Background technique
In a large amount of acoustic measurement application studies, since sound intersity measurement and its spectrum analysis have the characteristic research of noise source
Unique superiority, become a kind of powerful of acoustic investigation.Under normal conditions, the acquisition of sound intensity information needs to measure sound
Acoustic pressure and particle velocity in.
The sensitive structure of existing particle vibration velocity sensor is, using MEMS technique (MEMS) technology, to serve as a contrast in silicon substrate
The sensitive structure being made of the metal resistive platinum wire (thin silk) of several close proximities is prepared on bottom, can directly measure space sound field biography
Medium molecular vibration speed --- sound field particle vibration velocity, specific structure are that bridge opening is formed on silicon substrate, bridge opening caused by broadcasting
Side is equipped with first electrode, and the other side of bridge opening is equipped with second electrode, third electrode, be equipped with above bridge opening the first thin silk,
Second thin silk, the first thin silk, the second thin silk are arranged in parallel and keep micro- spacing, and one end of two thin silks connects with first electrode
It connects, the other end of two thin silks is connect with second electrode, third electrode respectively.When work, resistive platinum wire is heated to about 200 DEG C
More than, when sound wave incident is to sensor, the formation forced convection of reciprocating vibration of medium particle (empty gas and water or castor oil etc.) is passed
Heat gives the heat transfer of a platinum filament to another platinum filament, causes the temperature of two platinum filaments that the change of opposite direction occurs, thus
There is difference in their resistance value.By means of wheatstone bridge circuits, the variation that the variation of resistance value is converted into voltage is exported.Heat
There are dependences with medium Particle Vibration Velocity amplitude for the change in resistance amplitude of platinum filament, so as to be surveyed using two platinum filaments
Measure sound field medium particle vibration velocity Vector Message.
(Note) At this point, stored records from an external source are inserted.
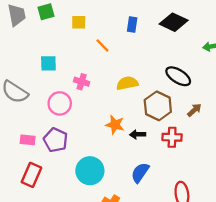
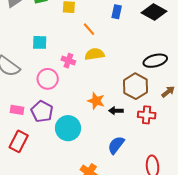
black ellipse: (178, 76) -> (155, 61), turned -50
yellow semicircle: (127, 83) -> (95, 54), moved
cyan circle: (90, 171) -> (68, 128), moved

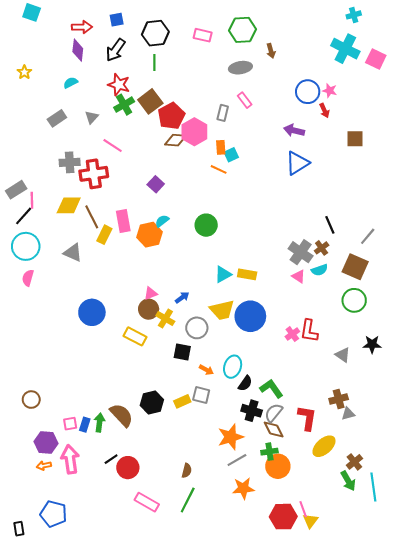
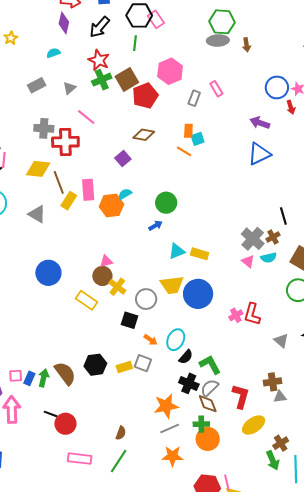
pink rectangle: (203, 35) -> (156, 19), moved, turned 36
gray ellipse: (240, 68) -> (218, 41), moved
pink hexagon: (194, 132) -> (170, 71), moved
brown diamond: (176, 140) -> (144, 135), moved
blue arrow: (182, 298) -> (155, 226), moved
black line: (111, 459) -> (50, 414), turned 48
pink rectangle: (147, 502) -> (80, 459), turned -30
It is disadvantageous in that existing for existing sound field particle vibration velocity sensitive structure, due to above-mentioned particle plane vibration speed measurement sensor
The material property of sensitive structure and its topological structure have finite length boundary heat-conduction effect, lead to loss of the heat from boundary
Rate is higher than the exchange rate as caused by low-frequency sound wave, so that sensor deteriorates seriously in low-frequency range response characteristic.The particle
Its sensitivity in 100Hz low frequency band below of plane vibration speed measurement sensor reduces with frequency and significantly decays, and causes acoustical signal
It is receiving and is generating distortion in subsequent processing, signal-to-noise ratio reduces, and keeps effective working frequency lower limit of sensor insufficient.Due to majority
The research fields such as Analysis of Noise Properties, acoustic target detection are concentrated mainly on low-frequency range sound wave, and which also limits the vibrations of this particle
The extensive use of fast measurement sensor.
Summary of the invention
Goal of the invention of the invention is to provide a kind of sound field particle vibration velocity sensitive structure and preparation method, can effectively mention
Rise the low frequency response characteristic of sound field particle vibration velocity sensitive structure.
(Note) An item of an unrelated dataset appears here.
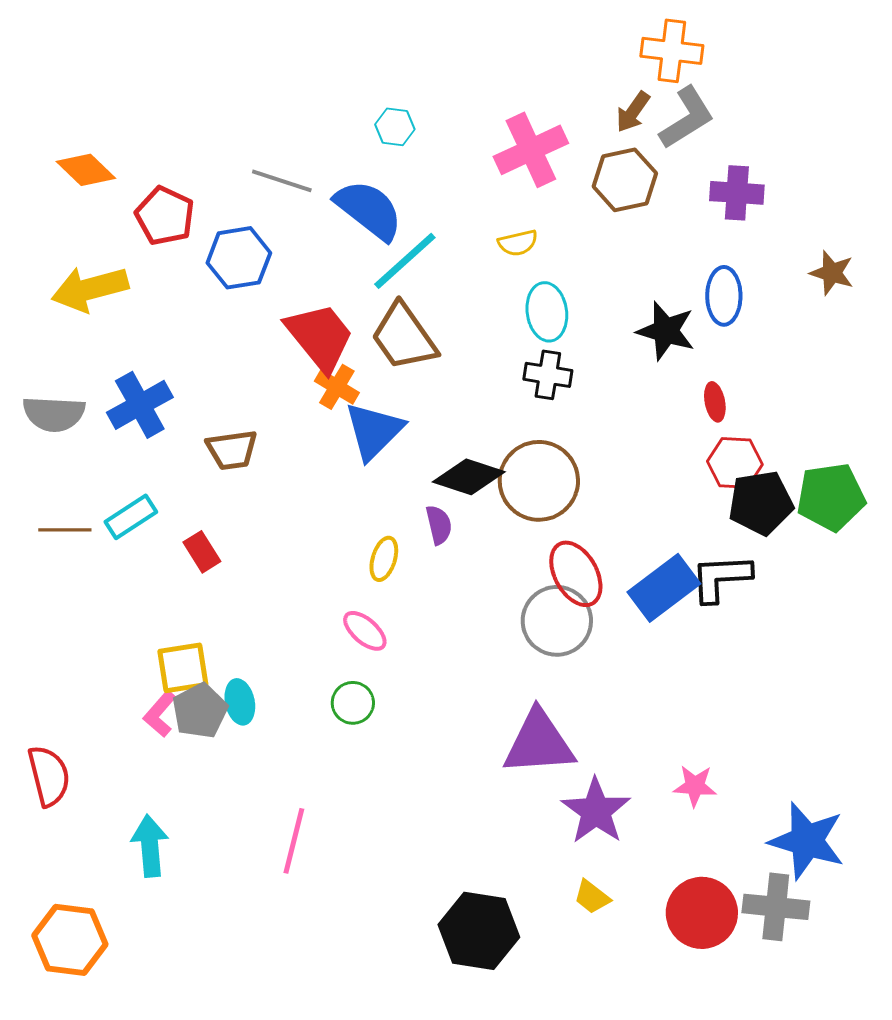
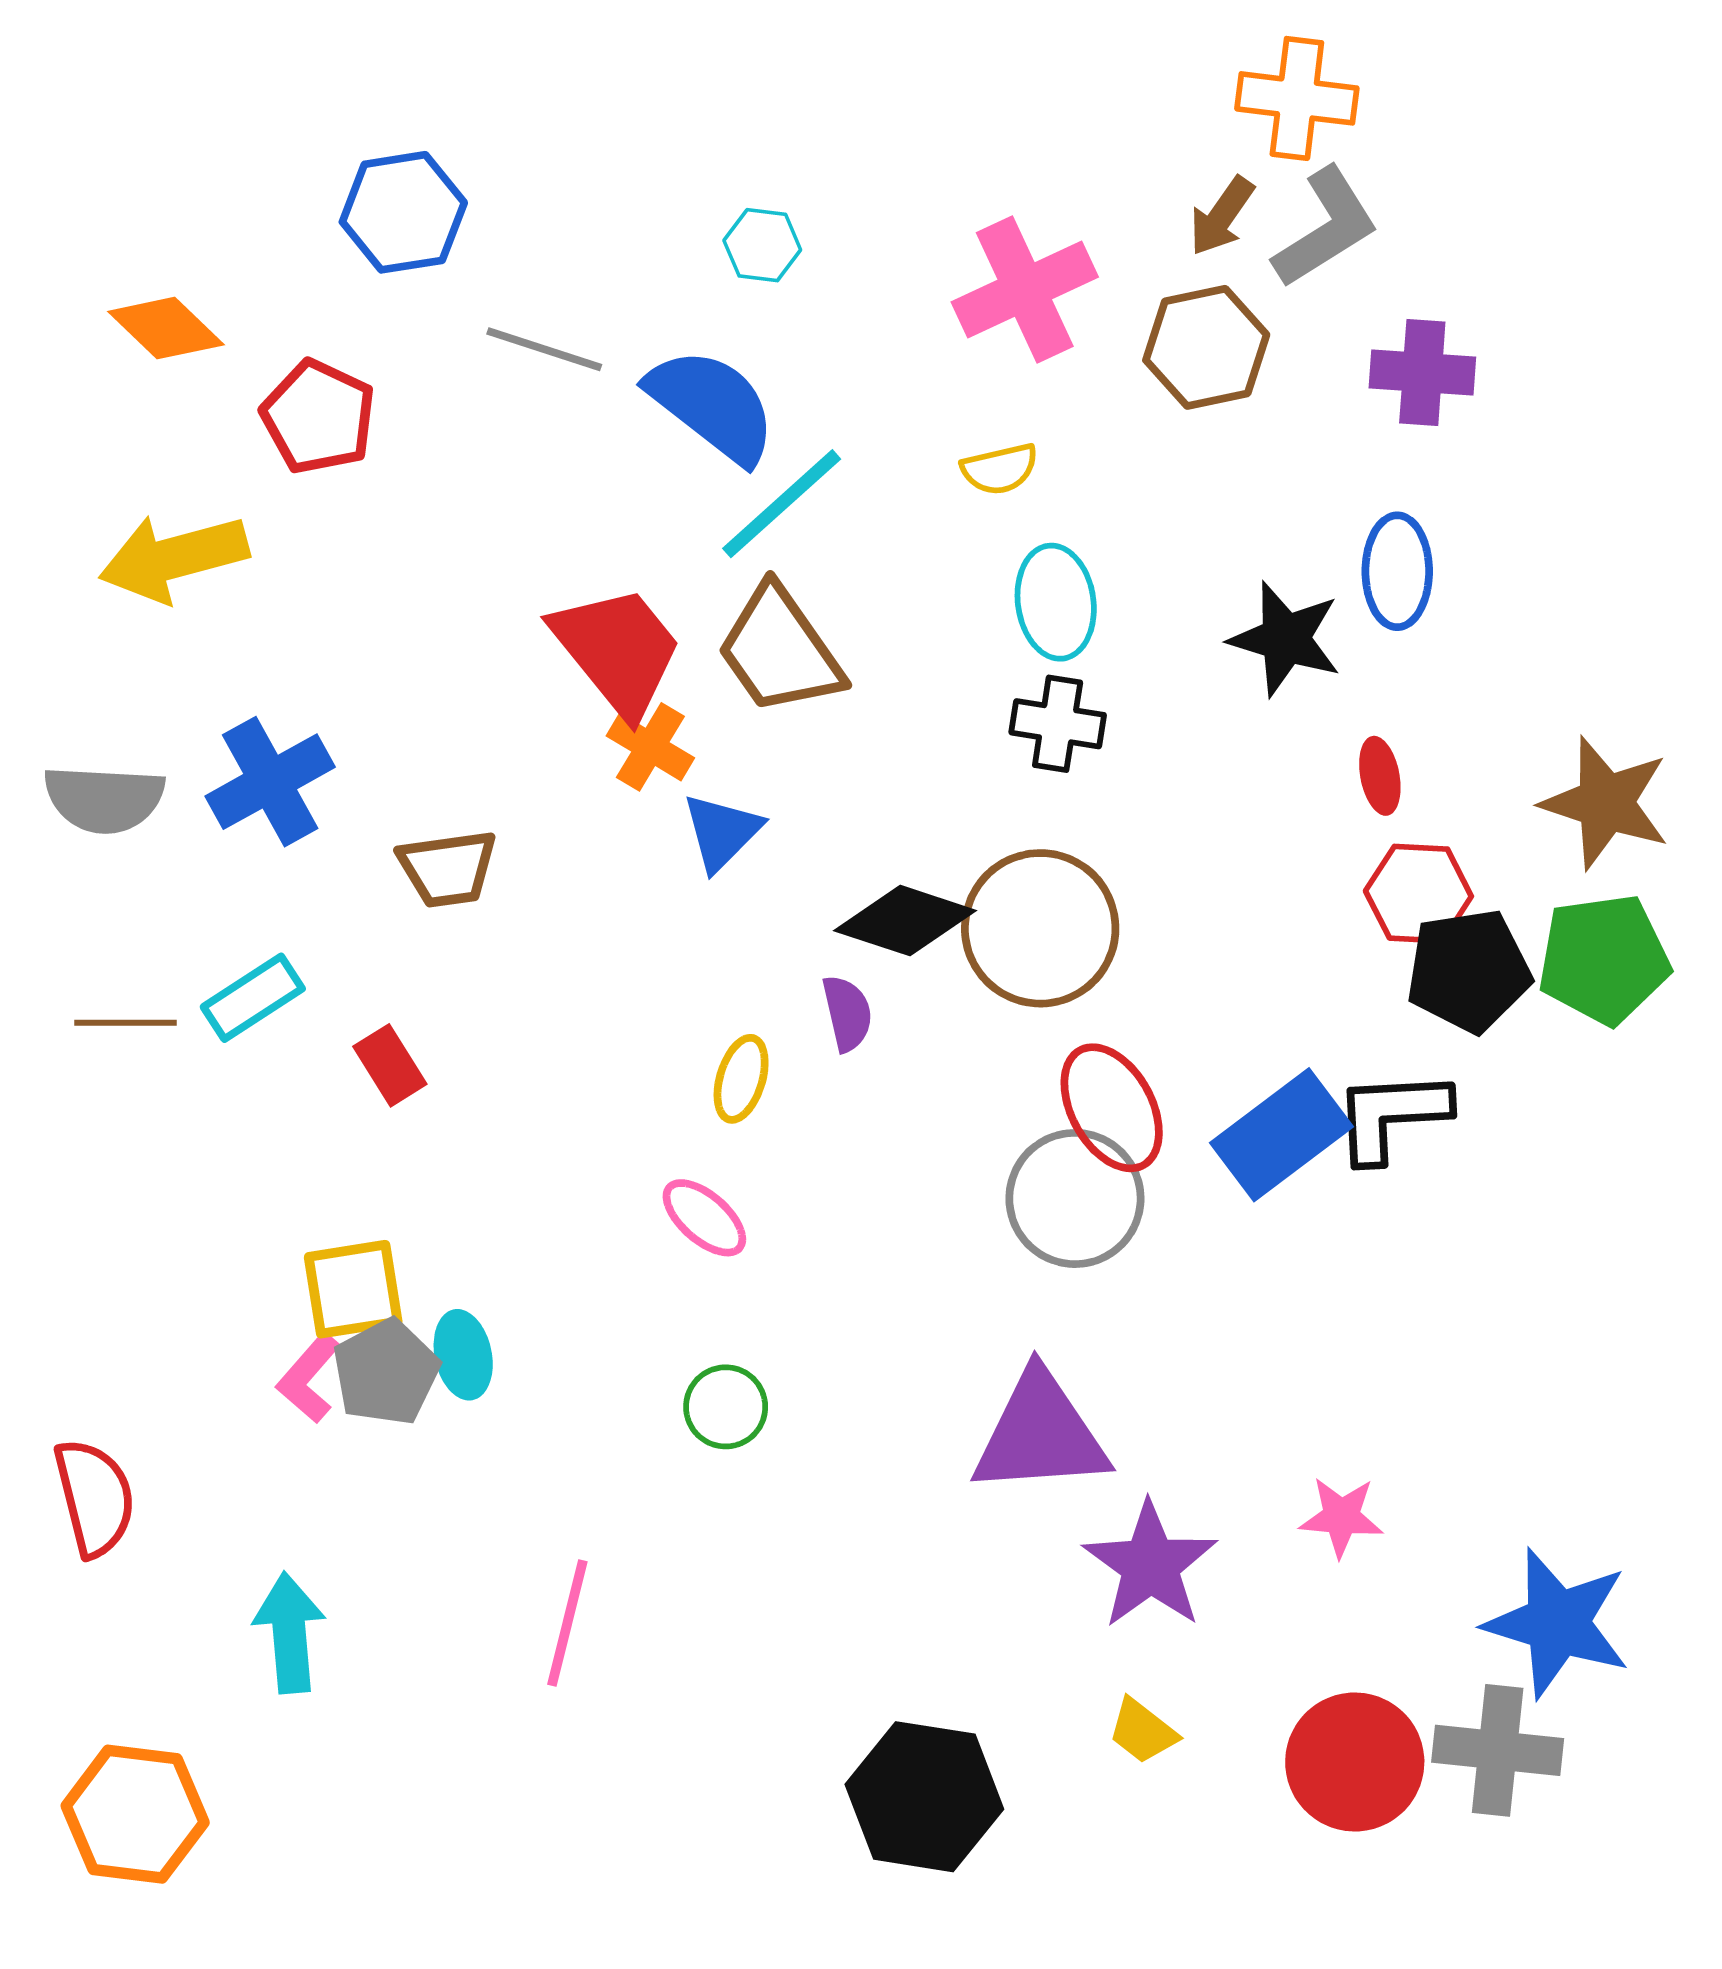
blue hexagon: (239, 258) -> (403, 212), moved
brown star: (832, 273) -> (1606, 803), moved, size x1.5
blue triangle: (374, 431) -> (722, 832), size x0.7
green circle: (353, 703) -> (726, 1407), moved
Based on the same inventive concept, there are two independent technical solutions for present invention tool:
1, a kind of sound field particle vibration velocity sensitive structure is formed with bridge opening on silicon substrate, and the two sides of bridge opening are respectively equipped with electrode,
Thin silk is equipped between the electrode of two sides, it is characterised in that: the thin silk is multiple thin silks, and corresponds to each thin silk, in bridge opening
Two sides be accordingly respectively provided with 1 electrode;The thin silk of Bao Siwei electrified regulation on the outermost side, remaining thin silk in the multiple thin silk
For sensitive thin silk;The sound field particle vibration velocity sensitive structure is the unilateral non-equidistant thin silk sensitive structure of bridge-type.
Further, the multiple thin silk arranges from outside to inside, and thin silk spacing gradually becomes larger from outside to inside.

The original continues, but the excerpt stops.